Cost, time, and tokens dropped

Every runner used fewer tool calls and finished faster. Each dot represents a separate, full 40 PR run. Relative change is calculated as percentage from average per baseline runs (without Karpathy).

Baseline vs Karpathy — Per-Run Results

	Auggie	Claude Code	Codex
Duration	−3%	−7%	−7%
Tool Calls	−3%	−8%	−6%
Cost	−3%	−10%	−8%

The reduction came mostly from fewer searches and fewer file reads. The agents found what they needed in fewer lookups. Not always without impact on performance. Tool call failure rates stayed flat at 5–8%. Same directional change for every runner.

Output tokens fell by similar margins across runners. Per PR, Karpathy was faster and cheaper on about 30 of 40 PRs. The pattern held across all three agents.

A 3–10% efficiency gain from a small prompt change isn't a model breakthrough. If you're running a coding agent at scale, it's still real money, real latency, and real capacity.

Less sidequesting with the same quality (mostly)

	Auggie	Claude Code	Codex
Quality Score	+0.00	-0.07	+0.00

By the judge's score, the code didn't get better.

Open circles are baseline, solid green markers are Karpathy. Each score is in the [-1.0, 1.0] range, delta is showcased on chart.

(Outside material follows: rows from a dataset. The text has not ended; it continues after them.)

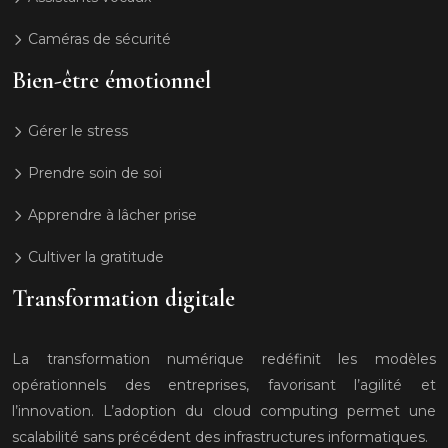
Caméras de sécurité
Bien-être émotionnel
Gérer le stress
Prendre soin de soi
Apprendre à lâcher prise
Cultiver la gratitude
Transformation digitale
La transformation numérique redéfinit les modèles
opérationnels des entreprises, favorisant l’agilité et
l’innovation. L’adoption du cloud computing permet une
scalabilité sans précédent des infrastructures informatiques.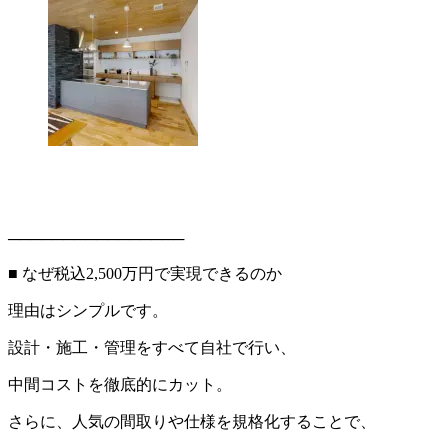
────────────────
■ なぜ税込2,500万円で実現できるのか
理由はシンプルです。
設計・施工・管理をすべて自社で行い、
中間コストを徹底的にカット。
さらに、人気の間取りや仕様を規格化することで、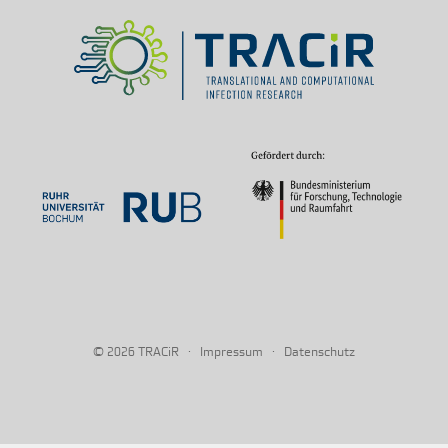
© 2026
·
·
TRACiR
Impressum
Datenschutz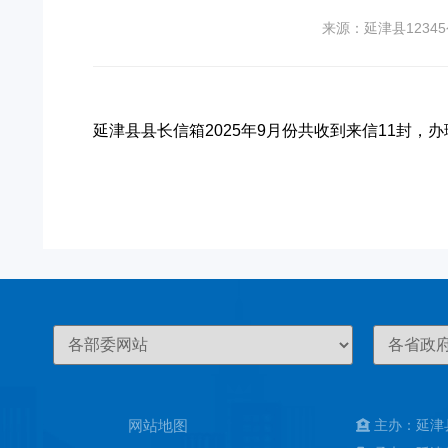
来源：延津县1234
延津县县长信箱2025年9月份共收到来信11封，办
网站地图
主办：延津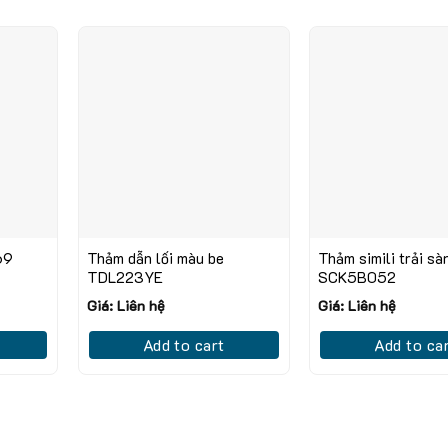
69
Thảm dẫn lối màu be
Thảm simili trải sà
TDL223YE
SCK5B052
Giá: Liên hệ
Giá: Liên hệ
Add to cart
Add to ca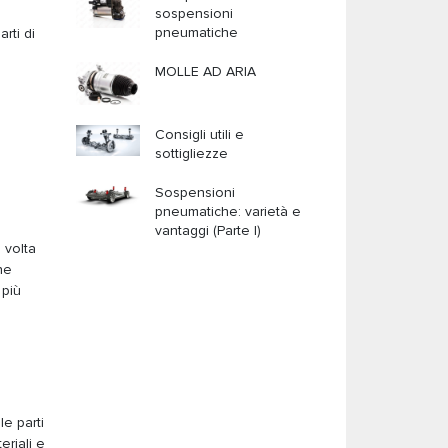
sospensioni
pneumatiche
rti di
MOLLE AD ARIA
Consigli utili e
sottigliezze
i
Sospensioni
pneumatiche: varietà e
vantaggi (Parte I)
 volta
he
 più
le parti
eriali e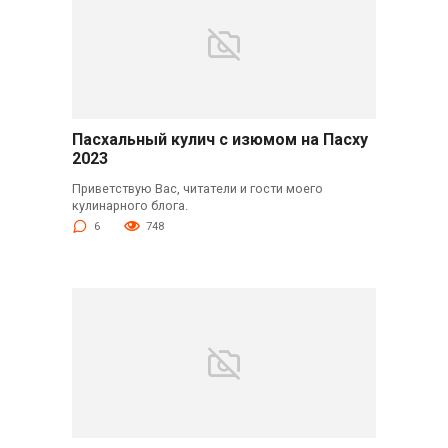
Пасхальный кулич с изюмом на Пасху
2023
Приветствую Вас, читатели и гости моего
кулинарного блога.
6
748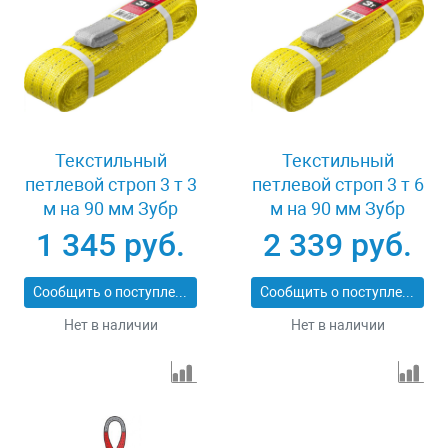
Текстильный
Текстильный
петлевой строп 3 т 3
петлевой строп 3 т 6
м на 90 мм Зубр
м на 90 мм Зубр
43553-3-3
43553-3-6
1 345 руб.
2 339 руб.
Сообщить о поступлении
Сообщить о поступлении
Нет в наличии
Нет в наличии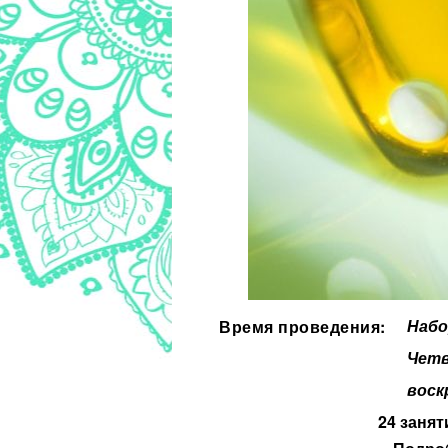
Набо
Время проведения:
Четв
воск
24 занят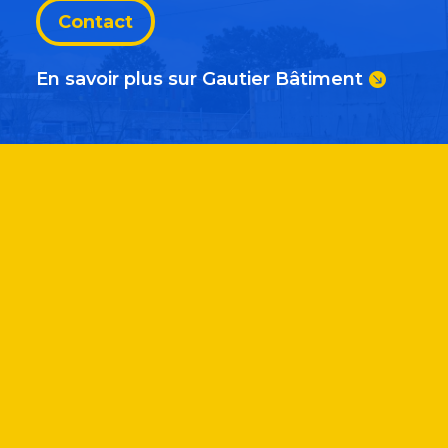
Contact
En savoir plus sur Gautier Bâtiment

Results on per-run quality score

Auggie, Codex did the same, but Claude Code has -0.07 (similar to Opus → Sonnet drop). It degraded on multiple sub-metrics. Correctness fell by 0.07, completeness by 0.06. A closer look at the data reveals why: Claude Code with Karpathy guidelines has more conservative trajectories, touching ~5% fewer files per task.

Karpathy-style guidelines don’t transfer uniformly across agent harnesses and repositories. While objectives there are meaningful for software engineering tasks, the baseline system prompt and orchestration of each system are different. In Codex, the guidelines likely add useful structure (improving efficiency). In Augment, the baseline prompt already encodes similar constraints, so the marginal impact is smaller. In Claude Code, the system prompt may already be highly constrained, so layering additional constraints could reduce exploration and degrade performance.

Less extra documentation

	Auggie	Claude Code	Codex
Overall score	+0.00	-0.07	+0.00
Completeness	-0.02	-0.06	+0.01
Correctness	-0.01	-0.07	-0.02
Best Practices	-0.01	-0.03	−0.00
Code Reuse	-0.00	-0.05	+0.02
Unsolicited Docs	+0.06	+0.05	+0.06

One sub-metric moved in the same direction for every runner: Unsolicited Docs scored better.

That tracks. The Karpathy rules told the agents not to add features beyond the ask and not to "improve" nearby code, comments, or formatting. The agents listened and did less unrequested work.

Per PR

Averaged across all runners per PR:

Cost, Duration: Karpathy is faster and cheaper on 30 of 40 PRs, consistent across all runners
Quality: Karpathy is stable with 20/20 wins, apart from Claude Code

The code itself didn't reliably get better, but the path got shorter.

AGENTS.md is a cheap control layer - use it wisely

A good AGENTS.md is a cheap control layer, and in a sense is an extension (tailored for specific repos) of your system prompt. It provides behavioral and domain constraints tailored to your repository. This experiment shows that such guidelines consistently result in faster, cheaper runs with fewer tool calls, however the quality stays the same or drops, depending on the harness.

If you're running coding agents at scale, adding Karpathy-style guidelines could give you a free lunch, but it should be calibrated to your existing setup.